|
Quotes & Info
|
| PSBH > SEC Filings for PSBH > Form 10-Q on 15-May-2012 | All Recent SEC Filings |
15-May-2012
Quarterly Report
The following analysis discusses changes in the financial condition at March 31, 2012 and June 30, 2011 and results of operations for the three and nine months ended March 31, 2012 and 2011, and should be read in conjunction with the Company's Condensed Consolidated Financial Statements and the notes thereto, appearing in Part I, Item 1 of this quarterly report. These financial statements should be read in conjunction with the 2011 Consolidated Financial Statements and notes thereto included in the Company's Annual Report on Form 10-K filed with the SEC on September 26, 2011.
Forward-Looking Statements
This report contains forward-looking statements within the meaning of Section 27A of the Securities Act of 1933, as amended, and Section 21E of the Securities Exchange Act of 1934, as amended. The Company intends such forward-looking statements to be covered by the safe harbor provisions for forward-looking statements contained in the Private Securities Litigation Reform Act of 1995, and is including this statement for purposes of these safe harbor provisions. Forward-looking statements, which are based on certain assumptions and describe future plans, strategies and expectations of the Company, are generally identified by use of the words "believe," "expect," "intend," "anticipate," "estimate," "project," or similar expressions. The Company's ability to predict results or the actual effect of future plans or strategies is inherently uncertain. Factors which could have a material adverse effect on the operations of the Company and its subsidiary include, but are not limited to, changes in: interest rates, general economic conditions, legislation and regulations, real estate values, monetary and fiscal policies of the U.S. Government, including policies of the U.S. Treasury and the Federal Reserve Board, the quality or composition of the loan or investment portfolios, demand for loan products, deposit flows, competition, demand for financial services in the Company's market area and accounting principles and guidelines. These risks and uncertainties should be considered in evaluating forward-looking statements and undue reliance should not be placed on such statements. Further information concerning the Company and its business, including additional factors that could materially affect the Company's financial results, is included in the Company's filings with the Securities and Exchange Commission.
Except as required by applicable law and regulation, the Company does not undertake - and specifically disclaims any obligation - to publicly release the results of any revisions that may be made to any forward-looking statements to reflect events or circumstances after the date of such statements or to reflect the occurrence of anticipated or unanticipated events.
Overview
The Company's results of operations depend primarily on net interest and dividend income, which is the difference between the interest and dividend income earned on its interest-earning assets, such as loans and securities, and the interest expense on its interest-bearing liabilities, such as deposits and borrowings. The Company also generates non-interest income, primarily from fees and service charges. Gains on sales of loans and securities and bank-owned life insurance income are added sources of non-interest income. The Company's non-interest expense primarily consists of employee compensation and benefits, occupancy and equipment expense, advertising, data processing, professional fees and other operating expenses.

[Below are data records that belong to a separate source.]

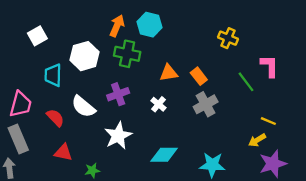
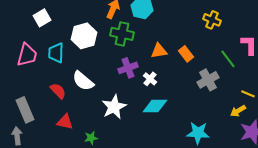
purple cross: (118, 94) -> (128, 68), moved
pink trapezoid: (21, 104) -> (27, 55), moved
gray cross: (206, 104) -> (208, 80), moved
cyan diamond: (164, 155) -> (155, 106), moved

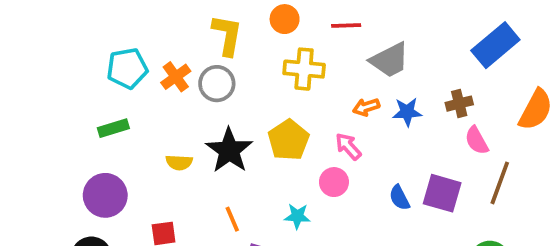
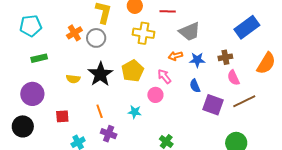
cyan pentagon: (127, 68) -> (31, 26), moved
brown line: (500, 183) -> (244, 101), turned 40
blue semicircle: (399, 198) -> (195, 86), moved

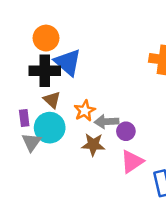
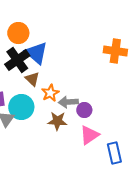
black cross: (45, 71) -> (17, 60), turned -35
brown triangle: (52, 100) -> (32, 79), moved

During the quarters ended March 31, 2012 and 2011, the Company recorded non-cash OTTI charges of $493,000 and $84,000, respectively. Both of these OTTI charges were taken on non-agency mortgage-backed securities. The net interest margin increased from 2.56% for the quarter ended March 31, 2011 to 2.62% for the quarter ended March 31, 2012, as we experienced a $42,000 decrease in net interest and dividend income over the periods. In addition, non-interest expense decreased $217,000 during the quarter ended March 31, 2012 compared to the quarter ended March 31, 2011. The provision for loan losses decreased $28,000 during the quarter ended March 31, 2012 as compared to the quarter ended March 31, 2011.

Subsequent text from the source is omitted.